Marine Le Pen chahutée par le Front de Gauche à Meaux

En campagne sur les terres de Jean-François Copé la candidate du Front National a été accueillie par les partisans de Jean-Luc Mélenchon aux cris de "Résistance! Résistance!"

Marine Le Pen en visite au marché de Meaux (Seine-et-Marne) le 24 mars 2012.
Marine Le Pen en visite au marché de Meaux (Seine-et-Marne) le 24 mars 2012. (THOMAS PADILLA / MAXPPP)

Venue titiller l'UMP dans la ville de son patron, c'est au Front de gauche et au PS que Marine Le Pen doit la perturbation de sa visite d'environ une heure à Meaux (Seine-et-Marne). 

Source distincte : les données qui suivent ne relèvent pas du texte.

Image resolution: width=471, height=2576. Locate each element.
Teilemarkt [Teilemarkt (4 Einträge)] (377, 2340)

Quelques dizaines de partisans de Jean-Luc Mélenchon et du PS l'attendaient et l'ont accueillie en criant "Résistance! résistance!". "Il est malade ce type, il a la bave aux lèvres!", lance la candidate frontiste tout en désignant l'un d'entre eux qui hurle à quelques mètres d'elle.

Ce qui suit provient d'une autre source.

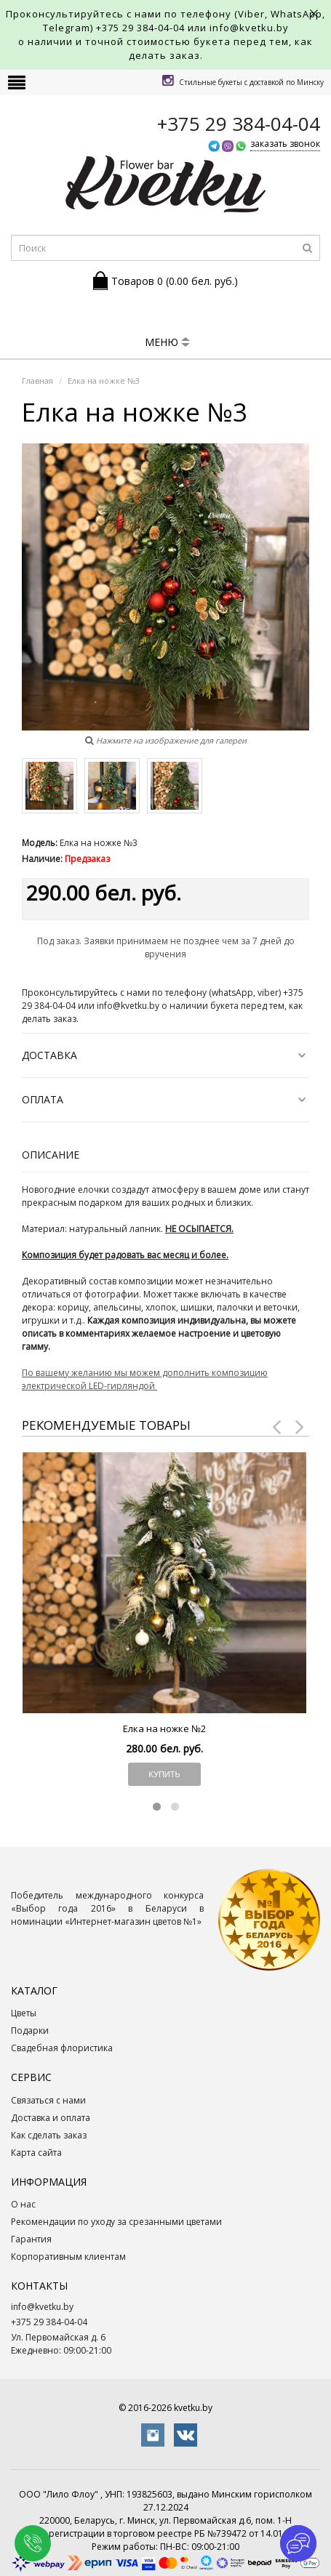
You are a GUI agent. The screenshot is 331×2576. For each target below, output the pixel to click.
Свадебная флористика (62, 2048)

Venue soutenir sa candidate Marie-Christine Arnautu et distribuer des tracts sur le marché de Meaux, Marine Le Pen a rétorqué, à l'égard de ses adversaires de gauche : "Regardez où est la haine! La haine est de ce côté-là!". Et si elle affiche un sourire en permanence, la chef de file du FN laisse parfois percer son agacement et déplore de ne pouvoir faire campagne "normalement", à cause de "ces gueulards".

"Alleluïa, le Front de gauche chante la Marseillaise"

Vendredi 23 mars 2012 et pour la première fois, Jean-Luc Mélenchon a dépassé Marine Le Pen dans un sondage BVA (14% contre 13%) mais elle n'y croit pas "une seconde".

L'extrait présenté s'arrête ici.